[SOURCE RECORDS]
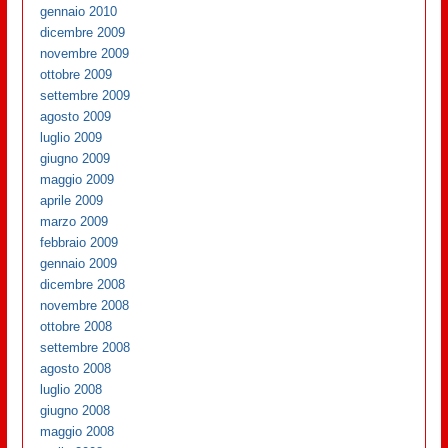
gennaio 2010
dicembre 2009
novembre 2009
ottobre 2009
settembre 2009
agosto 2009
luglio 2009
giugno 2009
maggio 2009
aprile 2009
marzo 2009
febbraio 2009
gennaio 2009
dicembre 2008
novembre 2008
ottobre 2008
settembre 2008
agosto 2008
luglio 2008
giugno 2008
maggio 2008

* * *

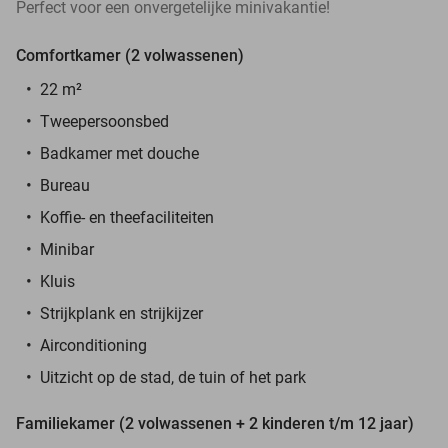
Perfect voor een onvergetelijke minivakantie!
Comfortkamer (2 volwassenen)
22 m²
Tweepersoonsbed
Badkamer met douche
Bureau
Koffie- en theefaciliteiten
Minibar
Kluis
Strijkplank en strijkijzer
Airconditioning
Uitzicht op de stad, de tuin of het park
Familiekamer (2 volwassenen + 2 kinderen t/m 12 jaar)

[EXERCISE PROMPT] Given the data above, transcribe exactly the lines from the one containing "dicembre 2008" down to the one containing "maggio 2008", and no others.

[SOLUTION BELOW]
dicembre 2008
novembre 2008
ottobre 2008
settembre 2008
agosto 2008
luglio 2008
giugno 2008
maggio 2008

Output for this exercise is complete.